Dataset records
=======

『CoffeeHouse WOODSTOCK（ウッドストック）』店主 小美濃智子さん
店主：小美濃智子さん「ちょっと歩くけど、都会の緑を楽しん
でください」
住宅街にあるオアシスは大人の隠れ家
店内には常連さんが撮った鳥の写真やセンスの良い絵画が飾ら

=======

- **Your assignment**:
Every line in the records has to be written out again exactly.

- **Expected output**:
『CoffeeHouse WOODSTOCK（ウッドストック）』店主 小美濃智子さん
店主：小美濃智子さん「ちょっと歩くけど、都会の緑を楽しん
でください」
住宅街にあるオアシスは大人の隠れ家
店内には常連さんが撮った鳥の写真やセンスの良い絵画が飾ら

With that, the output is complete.